**Information supplied**
Start of Block

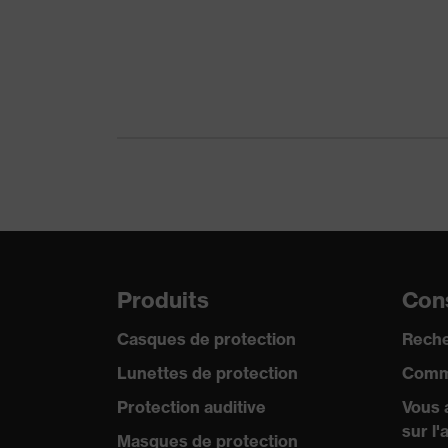
Protection contre les risques
Protection con
mécaniques
contre les lacé
Technologie uvex
Compatibilité a
Réutilisation
Réutilisable (R
Certificats
STANDARD 10
Norme
EN 388:2016 +
Produits
Cons
Casques de protection
Reche
Lunettes de protection
Comm
Protection auditive
Vous 
sur l'
Masques de protection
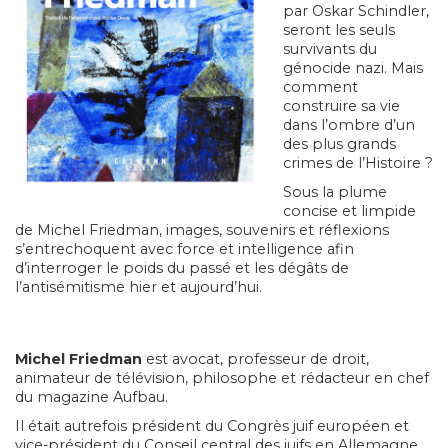
par Oskar Schindler,
seront les seuls
survivants du
génocide nazi. Mais
comment
construire sa vie
dans l’ombre d’un
des plus grands
crimes de l’Histoire ?
Sous la plume
concise et limpide
de Michel Friedman, images, souvenirs et réflexions
s’entrechoquent avec force et intelligence afin
d’interroger le poids du passé et les dégâts de
l’antisémitisme hier et aujourd’hui.
Michel Friedman
est avocat, professeur de droit,
animateur de télévision, philosophe et rédacteur en chef
du magazine
Aufbau
.
Il était autrefois président du Congrès juif européen et
vice-président du Conseil central des juifs en Allemagne.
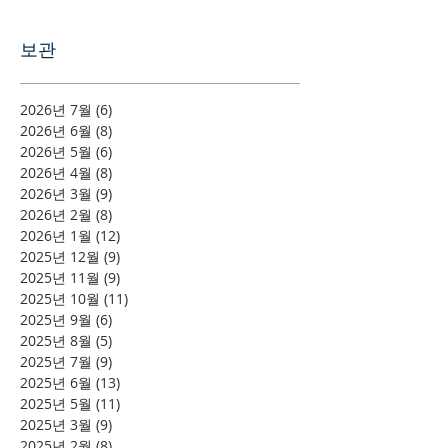
보관
2026년 7월
(6)
게시물 6개
2026년 6월
(8)
게시물 8개
2026년 5월
(6)
게시물 6개
2026년 4월
(8)
게시물 8개
2026년 3월
(9)
게시물 9개
2026년 2월
(8)
게시물 8개
2026년 1월
(12)
게시물 12개
2025년 12월
(9)
게시물 9개
2025년 11월
(9)
게시물 9개
2025년 10월
(11)
게시물 11개
2025년 9월
(6)
게시물 6개
2025년 8월
(5)
게시물 5개
2025년 7월
(9)
게시물 9개
2025년 6월
(13)
게시물 13개
2025년 5월
(11)
게시물 11개
2025년 3월
(9)
게시물 9개
2025년 2월
(8)
게시물 8개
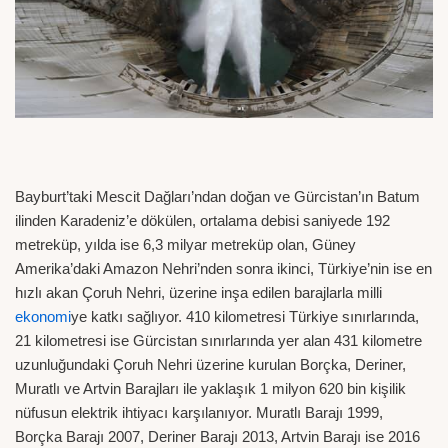
Bayburt’taki Mescit Dağları’ndan doğan ve Gürcistan’ın Batum
ilinden Karadeniz’e dökülen, ortalama debisi saniyede 192
metreküp, yılda ise 6,3 milyar metreküp olan, Güney
Amerika’daki Amazon Nehri’nden sonra ikinci, Türkiye’nin ise en
hızlı akan Çoruh Nehri, üzerine inşa edilen barajlarla milli
ekonomi
ye katkı sağlıyor. 410 kilometresi Türkiye sınırlarında,
21 kilometresi ise Gürcistan sınırlarında yer alan 431 kilometre
uzunluğundaki Çoruh Nehri üzerine kurulan Borçka, Deriner,
Muratlı ve Artvin Barajları ile yaklaşık 1 milyon 620 bin kişilik
nüfusun elektrik ihtiyacı karşılanıyor. Muratlı Barajı 1999,
Borçka Barajı 2007, Deriner Barajı 2013, Artvin Barajı ise 2016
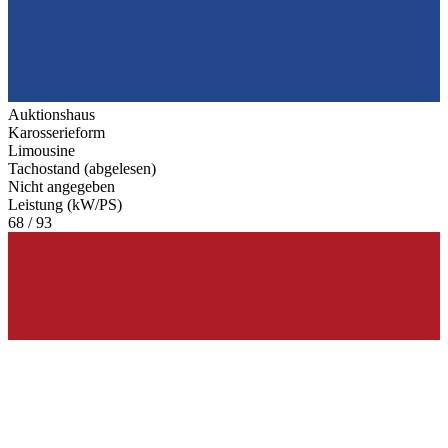
Auktionshaus
Karosserieform
Limousine
Tachostand (abgelesen)
Nicht angegeben
Leistung (kW/PS)
68 / 93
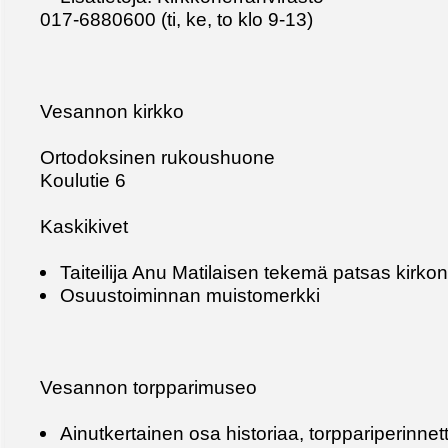
017-6880600 (ti, ke, to klo 9-13)
Vesannon kirkko
Ortodoksinen rukoushuone
Koulutie 6
Kaskikivet
Taiteilija Anu Matilaisen tekemä patsas kirko
Osuustoiminnan muistomerkki
Vesannon torpparimuseo
Ainutkertainen osa historiaa, torppariperinnet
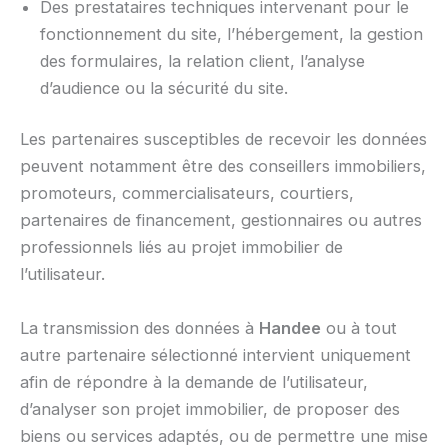
Des prestataires techniques intervenant pour le
fonctionnement du site, l’hébergement, la gestion
des formulaires, la relation client, l’analyse
d’audience ou la sécurité du site.
Les partenaires susceptibles de recevoir les données
peuvent notamment être des conseillers immobiliers,
promoteurs, commercialisateurs, courtiers,
partenaires de financement, gestionnaires ou autres
professionnels liés au projet immobilier de
l’utilisateur.
La transmission des données à
Handee
ou à tout
autre partenaire sélectionné intervient uniquement
afin de répondre à la demande de l’utilisateur,
d’analyser son projet immobilier, de proposer des
biens ou services adaptés, ou de permettre une mise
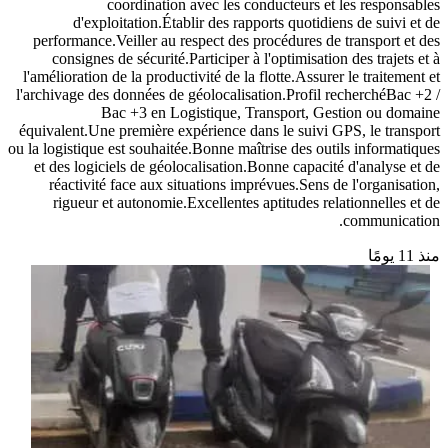
coordination avec les conducteurs et les responsables
d'exploitation.Établir des rapports quotidiens de suivi et de
performance.Veiller au respect des procédures de transport et des
consignes de sécurité.Participer à l'optimisation des trajets et à
l'amélioration de la productivité de la flotte.Assurer le traitement et
l'archivage des données de géolocalisation.Profil recherchéBac +2 /
Bac +3 en Logistique, Transport, Gestion ou domaine
équivalent.Une première expérience dans le suivi GPS, le transport
ou la logistique est souhaitée.Bonne maîtrise des outils informatiques
et des logiciels de géolocalisation.Bonne capacité d'analyse et de
réactivité face aux situations imprévues.Sens de l'organisation,
rigueur et autonomie.Excellentes aptitudes relationnelles et de
communication.
منذ 11 يومًا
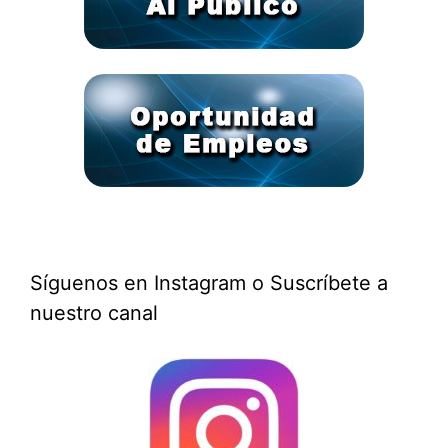
Síguenos en Instagram o Suscríbete a
nuestro canal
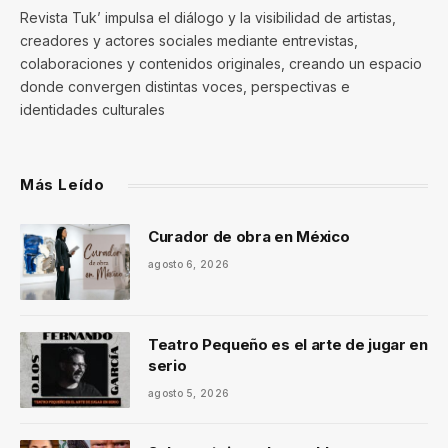
Revista Tuk’ impulsa el diálogo y la visibilidad de artistas,
creadores y actores sociales mediante entrevistas,
colaboraciones y contenidos originales, creando un espacio
donde convergen distintas voces, perspectivas e
identidades culturales
Más Leído
Curador de obra en México
agosto 6, 2026
Teatro Pequeño es el arte de jugar en
serio
agosto 5, 2026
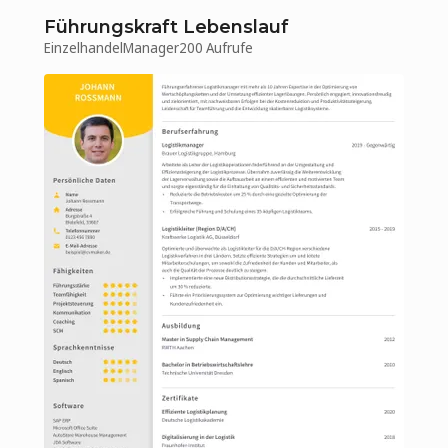
Führungskraft Lebenslauf
Einzelhandel
Manager
200 Aufrufe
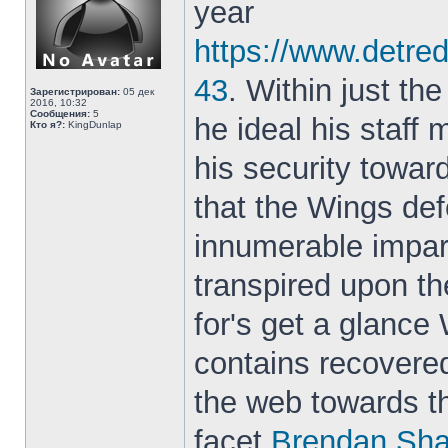
year
https://www.detr
43
. Within just the
Зарегистрирован:
05 дек
2016, 10:32
Сообщения:
5
he ideal his staff
Кто я?:
KingDunlap
his security towar
that the Wings def
innumerable impart
transpired upon th
for's get a glance
contains recovered
the web towards the
facet
Brendan Sha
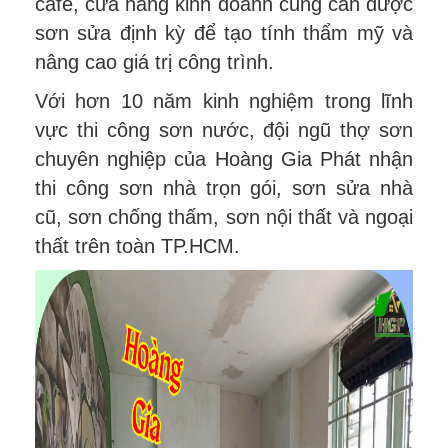
café, cửa hàng kinh doanh cũng cần được
sơn sửa định kỳ để tạo tính thẩm mỹ và
nâng cao giá trị công trình.
Với hơn 10 năm kinh nghiệm trong lĩnh
vực thi công sơn nước, đội ngũ thợ sơn
chuyên nghiệp của Hoàng Gia Phát nhận
thi công sơn nhà trọn gói, sơn sửa nhà
cũ, sơn chống thấm, sơn nội thất và ngoại
thất trên toàn TP.HCM.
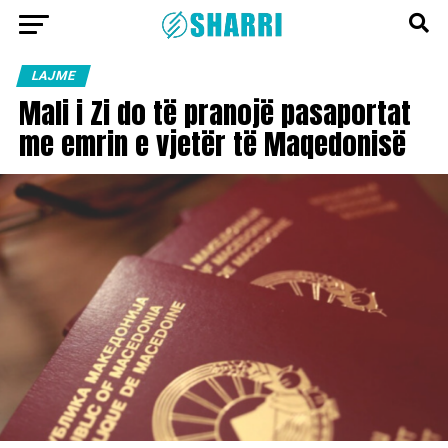
LAJME
Mali i Zi do të pranojë pasaportat
me emrin e vjetër të Maqedonisë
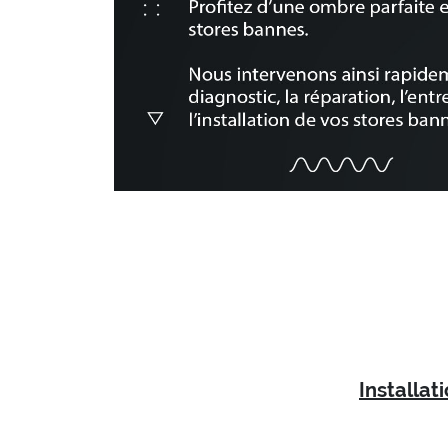
Installat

End of Block

**What the task asks**
Ending at the line with "ye katkı sağlıyor.", reproduce exactly the lines that begin at the top of the data, and include no pictures.

**Reply**
Protection contre les risques
Protection con
mécaniques
contre les lacé
Technologie uvex
Compatibilité a
Réutilisation
Réutilisable (R
Certificats
STANDARD 10
Norme
EN 388:2016 +
Produits
Cons
Casques de protection
Reche
Lunettes de protection
Comm
Protection auditive
Vous 
sur l'
Masques de protection
par Oskar Schindler,
seront les seuls
survivants du
génocide nazi. Mais
comment
construire sa vie
dans l’ombre d’un
des plus grands
crimes de l’Histoire ?
Sous la plume
concise et limpide
de Michel Friedman, images, souvenirs et réflexions
s’entrechoquent avec force et intelligence afin
d’interroger le poids du passé et les dégâts de
l’antisémitisme hier et aujourd’hui.
Michel Friedman
est avocat, professeur de droit,
animateur de télévision, philosophe et rédacteur en chef
du magazine
Aufbau
.
Il était autrefois président du Congrès juif européen et
vice-président du Conseil central des juifs en Allemagne.
보관
2026년 7월
(6)
게시물 6개
2026년 6월
(8)
게시물 8개
2026년 5월
(6)
게시물 6개
2026년 4월
(8)
게시물 8개
2026년 3월
(9)
게시물 9개
2026년 2월
(8)
게시물 8개
2026년 1월
(12)
게시물 12개
2025년 12월
(9)
게시물 9개
2025년 11월
(9)
게시물 9개
2025년 10월
(11)
게시물 11개
2025년 9월
(6)
게시물 6개
2025년 8월
(5)
게시물 5개
2025년 7월
(9)
게시물 9개
2025년 6월
(13)
게시물 13개
2025년 5월
(11)
게시물 11개
2025년 3월
(9)
게시물 9개
2025년 2월
(8)
게시물 8개
Bayburt’taki Mescit Dağları’ndan doğan ve Gürcistan’ın Batum
ilinden Karadeniz’e dökülen, ortalama debisi saniyede 192
metreküp, yılda ise 6,3 milyar metreküp olan, Güney
Amerika’daki Amazon Nehri’nden sonra ikinci, Türkiye’nin ise en
hızlı akan Çoruh Nehri, üzerine inşa edilen barajlarla milli
ekonomi
ye katkı sağlıyor. 410 kilometresi Türkiye sınırlarında,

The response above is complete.